Fairness¶
After you configure a deployment's fairness settings, you can use the Monitoring > Fairness tab to configure tests that allow models to monitor and recognize, in real time, when protected features in the dataset fail to meet predefined fairness conditions.
Investigate bias¶
The Fairness tab helps you understand why a deployment is failing fairness tests and which protected features are below the predefined fairness threshold. It provides two interactive and exportable visualizations that help identify which feature is failing fairness testing and why.
Chart | Description | |
---|---|---|
1 | Aggregate Fairness / Per-Class Bias | Uses the fairness threshold and fairness score of each class to determine if certain classes are experiencing bias in the model's predictive behavior. |
2 | Fairness Over Time | Illustrates how the distribution of a protected feature's fairness scores have changed over time. |
View per-class bias¶
The Aggregate Fairness chart helps to identify if a model is biased, and if so, how much and who it's biased towards or against. You can click a feature to view the per-class bias. For more information, see the documentation on per-class bias. If a feature is identified as Below Threshold, the feature does not meet the predefined fairness conditions. Click the Below Threshold feature on the left to display the per-class fairness scores for each segmented attribute and better understand where bias exists within the feature.
Hover over a point on the chart to view its details:
View fairness over time¶
After configuring fairness criteria and making predictions with fairness monitoring enabled, you can view how fairness scores of the protected feature or feature values have changed over time for a deployment. The X-axis measures the range of time that predictions have been made for the deployment, and the Y-axis measures the fairness score.

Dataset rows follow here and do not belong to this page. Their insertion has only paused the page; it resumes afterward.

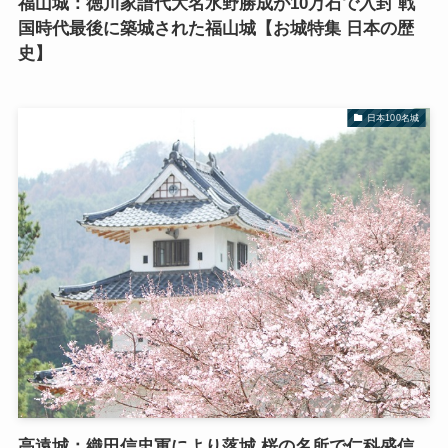
福山城：徳川家譜代大名水野勝成が10万石で入封 戦
国時代最後に築城された福山城【お城特集 日本の歴
史】
日本100名城
高遠城：織田信忠軍により落城 桜の名所で仁科盛信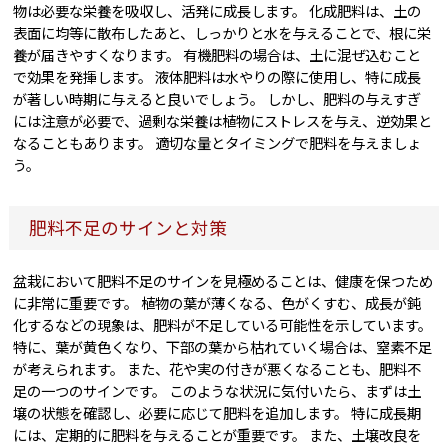
物は必要な栄養を吸収し、活発に成長します。 化成肥料は、土の
表面に均等に散布したあと、しっかりと水を与えることで、根に栄
養が届きやすくなります。 有機肥料の場合は、土に混ぜ込むこと
で効果を発揮します。 液体肥料は水やりの際に使用し、特に成長
が著しい時期に与えると良いでしょう。 しかし、肥料の与えすぎ
には注意が必要で、過剰な栄養は植物にストレスを与え、逆効果と
なることもあります。 適切な量とタイミングで肥料を与えましょ
う。
肥料不足のサインと対策
盆栽において肥料不足のサインを見極めることは、健康を保つため
に非常に重要です。 植物の葉が薄くなる、色がくすむ、成長が鈍
化するなどの現象は、肥料が不足している可能性を示しています。
特に、葉が黄色くなり、下部の葉から枯れていく場合は、窒素不足
が考えられます。 また、花や実の付きが悪くなることも、肥料不
足の一つのサインです。 このような状況に気付いたら、まずは土
壌の状態を確認し、必要に応じて肥料を追加します。 特に成長期
には、定期的に肥料を与えることが重要です。 また、土壌改良を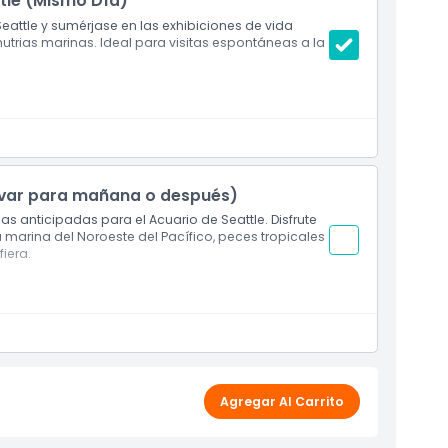
ttle (Mismo Día)
eattle y sumérjase en las exhibiciones de vida
utrias marinas. Ideal para visitas espontáneas a la
ervar para mañana o después)
as anticipadas para el Acuario de Seattle. Disfrute
 marina del Noroeste del Pacífico, peces tropicales
fiera.
Agregar Al Carrito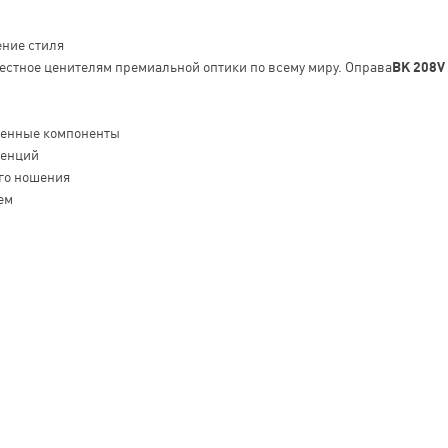
ение стиля
вестное ценителям премиальной оптики по всему миру. Оправа
BK 208V
венные компоненты
денций
го ношения
ем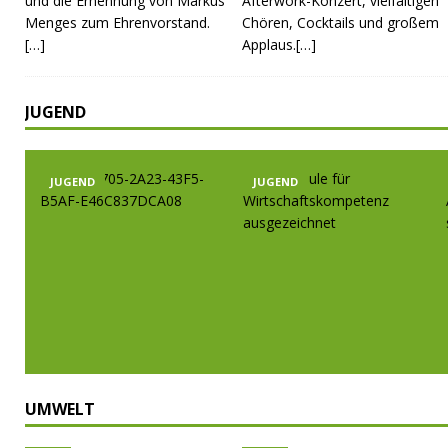
und die Ernennung von Markus
Afterwork-Konzert, vielfältigen
Menges zum Ehrenvorstand.
Chören, Cocktails und großem
[…]
Applaus.[…]
JUGEND
JUGEND
JUGEND
UMWELT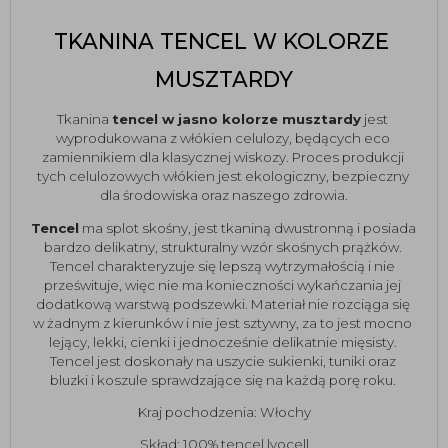
TKANINA TENCEL W KOLORZE 
MUSZTARDY
Tkanina 
tencel w jasno kolorze musztardy
 jest 
wyprodukowana z włókien celulozy, będących eco 
zamiennikiem dla klasycznej wiskozy. Proces produkcji 
tych celulozowych włókien jest ekologiczny, bezpieczny 
dla środowiska oraz naszego zdrowia.
Tencel
 ma splot skośny, jest tkaniną dwustronną i posiada 
bardzo delikatny, strukturalny wzór skośnych prążków. 
Tencel charakteryzuje się lepszą wytrzymałością i nie 
prześwituje, więc nie ma konieczności wykańczania jej 
dodatkową warstwą podszewki. Materiał nie rozciąga się 
w żadnym z kierunków i nie jest sztywny, za to jest mocno 
lejący, lekki, cienki i jednocześnie delikatnie mięsisty. 
Tencel jest doskonały na uszycie sukienki, tuniki oraz 
bluzki i koszule sprawdzające się na każdą porę roku. 
Kraj pochodzenia: Włochy
Skład: 100% tencel lyocell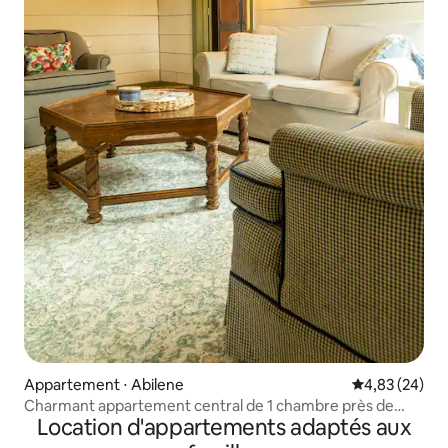
Appartement ⋅ Abilene
Évaluation mo
4,83 (24)
Charmant appartement central de 1 chambre près de
Location d'appartements adaptés aux
l'ACU, centre-ville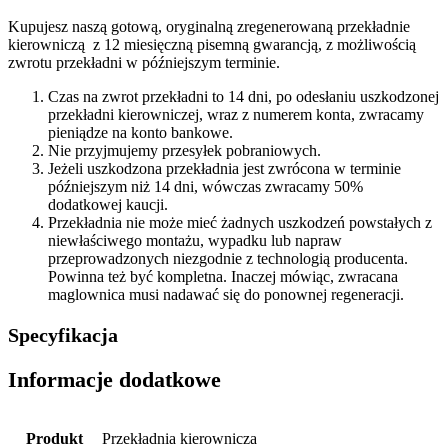
Kupujesz naszą gotową, oryginalną zregenerowaną przekładnie
kierowniczą z 12 miesięczną pisemną gwarancją, z możliwością
zwrotu przekładni w późniejszym terminie.
Czas na zwrot przekładni to 14 dni, po odesłaniu uszkodzonej
przekładni kierowniczej, wraz z numerem konta, zwracamy
pieniądze na konto bankowe.
Nie przyjmujemy przesyłek pobraniowych.
Jeżeli uszkodzona przekładnia jest zwrócona w terminie
późniejszym niż 14 dni, wówczas zwracamy 50%
dodatkowej kaucji.
Przekładnia nie może mieć żadnych uszkodzeń powstałych z
niewłaściwego montażu, wypadku lub napraw
przeprowadzonych niezgodnie z technologią producenta.
Powinna też być kompletna. Inaczej mówiąc, zwracana
maglownica musi nadawać się do ponownej regeneracji.
Specyfikacja
Informacje dodatkowe
Produkt
Przekładnia kierownicza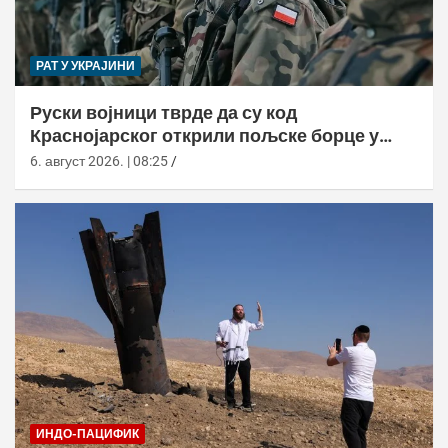
РАТ У УКРАЈИНИ
Руски војници тврде да су код
Краснојарског открили пољске борце у
НАТО униформама
6. август 2026. | 08:25
ИНДО-ПАЦИФИК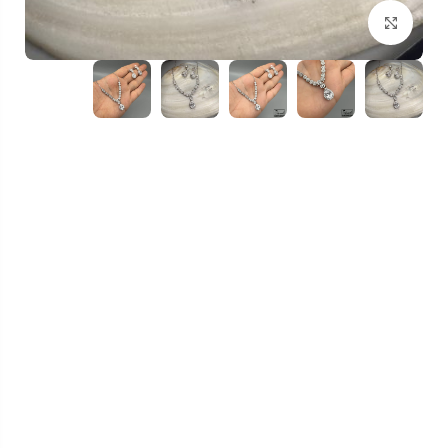
بزرگنمایی تصویر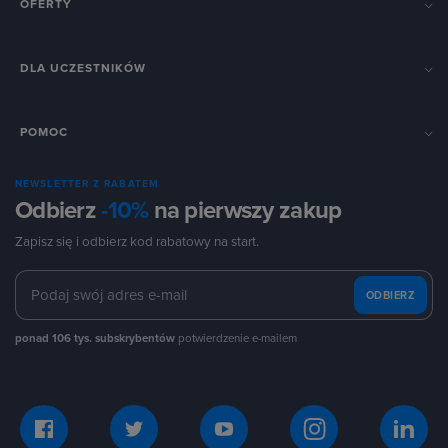
OFERTY
DLA UCZESTNIKÓW
POMOC
NEWSLETTER Z RABATEM
Odbierz
-10%
na pierwszy zakup
Zapisz się i odbierz kod rabatowy na start.
ODBIERZ
ponad 106 tys. subskrybentów
potwierdzenie e-mailem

Hover over a point on the chart to view its details:
You can also hide specific features or feature values from the chart by unchecking the box next to its name:
Considerations¶
- Bias and Fairness monitoring is only available for binary classification models and deployments.
- To upload actuals for predictions, an association ID is required. It is also used to calculate True Positive & Negative Rate Parity and Positive & Negative Predictive Value Parity.